Beranda / Politik dan Hukum / Akademisi Sebut Perlu Aturan Turunan Hukum agar Kewenangan dalam UUPA Terimplementasi

Akademisi Sebut Perlu Aturan Turunan Hukum agar Kewenangan dalam UUPA Terimplementasi

Kamis, 30 Maret 2023 18:00 WIB

Font: Ukuran: - +

Reporter : Nora

Dosen Ilmu Pemerintahan FISIP Universitas Syiah Kuala, Saddam Rafsanjani. [Foto: dok. pribadi]


DIALEKSIS.COM | Banda Aceh - Wacana revisi Undang-undang Nomor 11 Tahun 2006 Pemerintah Aceh terus bergulir, penyusunan draft revisi UUPA tersebut kini sedang dilaksanakan oleh Dewan Perwakilan Rakyat Aceh (DPRA) dan direncanakan akan diserahkan bulan depan ke pemerintah pusat.

Menanggapi hal itu, Dosen Ilmu Pemerintahan FISIP Universitas Syiah Kuala (USK), Saddam Rafsanjani menyebutkan dua hal pokok yang perlu diperjuangkan dalam UUPA. 

Pertama, menambahkan periode tambahan alokasi dana otonomi khusus (Otsus) dengan persentase tertentu. 

Kedua, perlu dibuat aturan-aturan turunan hukum agar kewenangan yang telah diberikan dalam UUPA dapat diimplementasi. 

“Inilah yang sebenarnya dihadapi Aceh selama hampir 18 tahun UU tersebut dijalankan, terutama kewenangan dalam bidang ekonomi.

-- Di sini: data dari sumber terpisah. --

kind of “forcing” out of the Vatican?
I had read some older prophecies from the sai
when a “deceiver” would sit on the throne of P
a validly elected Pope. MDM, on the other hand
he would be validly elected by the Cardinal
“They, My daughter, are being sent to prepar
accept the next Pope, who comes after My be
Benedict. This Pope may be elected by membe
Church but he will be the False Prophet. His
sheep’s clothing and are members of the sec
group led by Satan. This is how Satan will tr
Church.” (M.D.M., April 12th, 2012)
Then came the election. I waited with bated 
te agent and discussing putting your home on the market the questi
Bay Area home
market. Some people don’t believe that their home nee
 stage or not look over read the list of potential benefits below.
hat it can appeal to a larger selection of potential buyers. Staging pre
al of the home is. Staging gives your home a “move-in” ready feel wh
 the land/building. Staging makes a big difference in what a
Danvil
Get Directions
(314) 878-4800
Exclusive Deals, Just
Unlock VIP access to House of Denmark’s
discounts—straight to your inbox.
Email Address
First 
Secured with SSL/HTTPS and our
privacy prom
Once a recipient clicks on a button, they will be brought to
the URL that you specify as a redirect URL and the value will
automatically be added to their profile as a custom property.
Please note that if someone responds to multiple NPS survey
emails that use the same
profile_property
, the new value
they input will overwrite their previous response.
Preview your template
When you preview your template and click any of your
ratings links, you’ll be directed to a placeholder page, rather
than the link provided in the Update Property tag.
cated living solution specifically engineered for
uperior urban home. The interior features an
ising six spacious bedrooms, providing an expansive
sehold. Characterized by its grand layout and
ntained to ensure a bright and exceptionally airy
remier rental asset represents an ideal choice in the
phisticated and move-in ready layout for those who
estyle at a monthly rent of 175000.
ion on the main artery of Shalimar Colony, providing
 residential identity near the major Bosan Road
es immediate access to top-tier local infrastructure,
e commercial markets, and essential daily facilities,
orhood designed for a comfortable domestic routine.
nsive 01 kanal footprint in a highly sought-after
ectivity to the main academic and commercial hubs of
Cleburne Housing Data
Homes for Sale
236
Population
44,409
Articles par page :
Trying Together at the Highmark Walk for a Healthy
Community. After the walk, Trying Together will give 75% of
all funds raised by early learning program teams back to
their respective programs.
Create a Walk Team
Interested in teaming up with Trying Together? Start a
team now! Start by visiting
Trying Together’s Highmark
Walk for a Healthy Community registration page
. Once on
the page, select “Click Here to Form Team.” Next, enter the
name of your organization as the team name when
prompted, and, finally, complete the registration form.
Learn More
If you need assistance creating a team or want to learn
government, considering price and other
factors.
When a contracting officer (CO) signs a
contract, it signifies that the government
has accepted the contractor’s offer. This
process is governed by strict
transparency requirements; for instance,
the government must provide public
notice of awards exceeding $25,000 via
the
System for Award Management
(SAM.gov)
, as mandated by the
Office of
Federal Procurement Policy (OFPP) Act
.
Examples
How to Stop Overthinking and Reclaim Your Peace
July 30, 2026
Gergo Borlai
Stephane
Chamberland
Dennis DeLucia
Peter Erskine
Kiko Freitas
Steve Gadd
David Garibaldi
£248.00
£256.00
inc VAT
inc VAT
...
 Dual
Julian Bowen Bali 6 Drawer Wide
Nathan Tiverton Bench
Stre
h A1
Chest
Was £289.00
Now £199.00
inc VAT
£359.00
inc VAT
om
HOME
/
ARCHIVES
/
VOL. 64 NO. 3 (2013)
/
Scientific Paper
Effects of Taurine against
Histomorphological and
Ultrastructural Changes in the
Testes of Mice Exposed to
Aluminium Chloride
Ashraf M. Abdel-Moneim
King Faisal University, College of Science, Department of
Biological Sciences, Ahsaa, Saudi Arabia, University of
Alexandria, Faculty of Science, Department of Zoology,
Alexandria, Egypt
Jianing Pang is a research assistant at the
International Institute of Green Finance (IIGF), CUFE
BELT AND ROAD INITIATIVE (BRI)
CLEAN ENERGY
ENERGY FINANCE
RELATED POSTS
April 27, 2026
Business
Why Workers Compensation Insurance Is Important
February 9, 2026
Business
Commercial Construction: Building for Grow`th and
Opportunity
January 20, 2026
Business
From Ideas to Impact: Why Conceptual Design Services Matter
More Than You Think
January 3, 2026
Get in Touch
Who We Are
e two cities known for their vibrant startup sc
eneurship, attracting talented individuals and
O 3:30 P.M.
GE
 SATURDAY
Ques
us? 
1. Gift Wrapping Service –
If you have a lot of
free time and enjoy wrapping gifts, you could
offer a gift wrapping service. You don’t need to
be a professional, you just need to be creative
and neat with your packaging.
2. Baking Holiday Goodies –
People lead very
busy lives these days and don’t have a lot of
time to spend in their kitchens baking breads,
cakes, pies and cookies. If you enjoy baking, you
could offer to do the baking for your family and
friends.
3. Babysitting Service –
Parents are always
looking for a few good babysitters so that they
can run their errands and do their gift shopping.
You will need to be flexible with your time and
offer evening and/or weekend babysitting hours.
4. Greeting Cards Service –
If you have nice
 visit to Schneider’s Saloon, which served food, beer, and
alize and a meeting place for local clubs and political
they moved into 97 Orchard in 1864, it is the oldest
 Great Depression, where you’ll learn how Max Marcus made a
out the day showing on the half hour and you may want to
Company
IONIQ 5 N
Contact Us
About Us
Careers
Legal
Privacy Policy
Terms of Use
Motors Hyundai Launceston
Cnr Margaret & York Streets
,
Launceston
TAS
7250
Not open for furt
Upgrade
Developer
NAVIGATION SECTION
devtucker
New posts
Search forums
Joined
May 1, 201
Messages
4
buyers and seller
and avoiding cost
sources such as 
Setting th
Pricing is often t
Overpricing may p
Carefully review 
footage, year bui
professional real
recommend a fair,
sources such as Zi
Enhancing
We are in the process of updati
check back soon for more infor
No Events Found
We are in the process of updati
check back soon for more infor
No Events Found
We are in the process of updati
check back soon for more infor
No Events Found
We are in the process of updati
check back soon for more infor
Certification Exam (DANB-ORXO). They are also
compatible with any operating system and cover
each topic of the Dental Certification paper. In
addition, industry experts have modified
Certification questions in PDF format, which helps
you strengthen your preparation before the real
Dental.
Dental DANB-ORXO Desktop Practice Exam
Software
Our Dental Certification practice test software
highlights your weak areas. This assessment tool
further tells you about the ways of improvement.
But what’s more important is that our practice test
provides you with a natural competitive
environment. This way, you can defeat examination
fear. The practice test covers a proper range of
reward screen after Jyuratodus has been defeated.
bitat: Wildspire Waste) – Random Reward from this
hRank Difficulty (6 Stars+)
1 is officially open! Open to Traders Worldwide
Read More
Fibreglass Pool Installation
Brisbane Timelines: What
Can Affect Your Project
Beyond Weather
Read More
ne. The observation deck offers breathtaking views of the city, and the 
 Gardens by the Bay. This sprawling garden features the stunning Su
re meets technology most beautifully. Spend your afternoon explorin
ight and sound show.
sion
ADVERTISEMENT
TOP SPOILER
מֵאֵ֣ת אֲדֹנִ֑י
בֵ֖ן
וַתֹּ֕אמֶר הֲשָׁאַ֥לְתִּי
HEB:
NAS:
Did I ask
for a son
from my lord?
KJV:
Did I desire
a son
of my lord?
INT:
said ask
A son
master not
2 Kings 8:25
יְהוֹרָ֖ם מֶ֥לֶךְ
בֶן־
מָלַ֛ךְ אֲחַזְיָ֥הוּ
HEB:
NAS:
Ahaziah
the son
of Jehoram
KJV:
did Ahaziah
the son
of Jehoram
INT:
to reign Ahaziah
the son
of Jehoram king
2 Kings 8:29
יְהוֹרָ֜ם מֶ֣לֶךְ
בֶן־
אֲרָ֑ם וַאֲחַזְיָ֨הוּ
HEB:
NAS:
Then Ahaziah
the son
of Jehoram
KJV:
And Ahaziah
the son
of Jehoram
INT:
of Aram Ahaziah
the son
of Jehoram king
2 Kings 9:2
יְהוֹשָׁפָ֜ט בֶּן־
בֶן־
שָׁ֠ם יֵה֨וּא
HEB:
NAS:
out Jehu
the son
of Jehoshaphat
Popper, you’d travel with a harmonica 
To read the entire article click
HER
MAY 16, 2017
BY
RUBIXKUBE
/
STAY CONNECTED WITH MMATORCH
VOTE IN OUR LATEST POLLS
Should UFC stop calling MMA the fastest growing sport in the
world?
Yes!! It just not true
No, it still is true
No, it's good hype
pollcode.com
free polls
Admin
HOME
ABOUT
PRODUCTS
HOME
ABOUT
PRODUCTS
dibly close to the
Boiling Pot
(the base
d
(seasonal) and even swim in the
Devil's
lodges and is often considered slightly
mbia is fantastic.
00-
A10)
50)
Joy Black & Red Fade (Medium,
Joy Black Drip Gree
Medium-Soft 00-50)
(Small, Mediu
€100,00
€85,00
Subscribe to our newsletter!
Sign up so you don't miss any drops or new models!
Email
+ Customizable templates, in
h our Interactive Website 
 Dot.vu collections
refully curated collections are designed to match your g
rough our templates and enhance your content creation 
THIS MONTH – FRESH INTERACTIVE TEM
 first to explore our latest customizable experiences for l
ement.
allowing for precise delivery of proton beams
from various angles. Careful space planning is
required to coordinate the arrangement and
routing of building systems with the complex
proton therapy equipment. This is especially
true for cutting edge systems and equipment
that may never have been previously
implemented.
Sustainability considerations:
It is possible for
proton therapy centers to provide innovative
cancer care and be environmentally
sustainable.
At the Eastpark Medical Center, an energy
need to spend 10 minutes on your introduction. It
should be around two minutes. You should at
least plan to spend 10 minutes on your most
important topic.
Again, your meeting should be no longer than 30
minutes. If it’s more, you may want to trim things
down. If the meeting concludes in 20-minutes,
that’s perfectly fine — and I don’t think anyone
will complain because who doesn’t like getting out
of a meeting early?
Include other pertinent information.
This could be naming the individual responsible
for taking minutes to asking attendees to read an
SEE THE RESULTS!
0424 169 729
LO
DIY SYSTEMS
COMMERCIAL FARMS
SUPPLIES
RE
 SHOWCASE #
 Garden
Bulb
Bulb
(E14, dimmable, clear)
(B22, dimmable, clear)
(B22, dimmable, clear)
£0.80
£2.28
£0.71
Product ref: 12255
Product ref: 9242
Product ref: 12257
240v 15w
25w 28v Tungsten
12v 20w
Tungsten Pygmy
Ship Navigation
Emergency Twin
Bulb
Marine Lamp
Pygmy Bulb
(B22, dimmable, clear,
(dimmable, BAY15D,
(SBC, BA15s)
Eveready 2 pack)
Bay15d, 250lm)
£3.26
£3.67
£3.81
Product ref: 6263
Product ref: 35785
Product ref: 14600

Ada kewenangan, tapi tidak bisa diimplementasi,” ujarnya kepada Dialeksis.com, Kamis (30/3/2023). 

Padahal, menurutnya, jika kewenangan di bidang ekonomi bisa dijalankan, Aceh ini akan hebat bisa membuat cemburu daerah-daerah lain. Namun sayangnya, kita tidak pernah upayakan agar kewenangan tersebut bisa dijalankan. 

Di sisi lain, Saddam khawatir jika proses revisi tidak terkawal dengan baik, terutama di parlemen. Dikhawatirkan revisi tersebut bukan memperkuat tapi justru bisa terancam makin lemah. 

“Padahal ketiadaan aturan hukum turunan itulah yang buat kewenangan dalam UUPA itu tidak bisa kita jalankan seperti yang tertuang dalam Pasal 156 dan seterusnya,” jelasnya. 

Di samping itu, ia juga khawatir jika revisi itu justru akan mendistorsi kewenangan-kewenangan yang telah ada. Apalagi menurutnya, posisi tawar menawar Aceh dengan pusat rada melemah. 

Menurutnya, sangat naif kewenangan dapat dijalankan tanpa dibuat aturan turunan. Misal PP, Perpres, atau Permen. 

“Tidak mungkin kita turun dari UU ke Qanun-Qanun, sampai kiamat tidak bisa kita jalankan kewenangan itu,” imbuhnya. 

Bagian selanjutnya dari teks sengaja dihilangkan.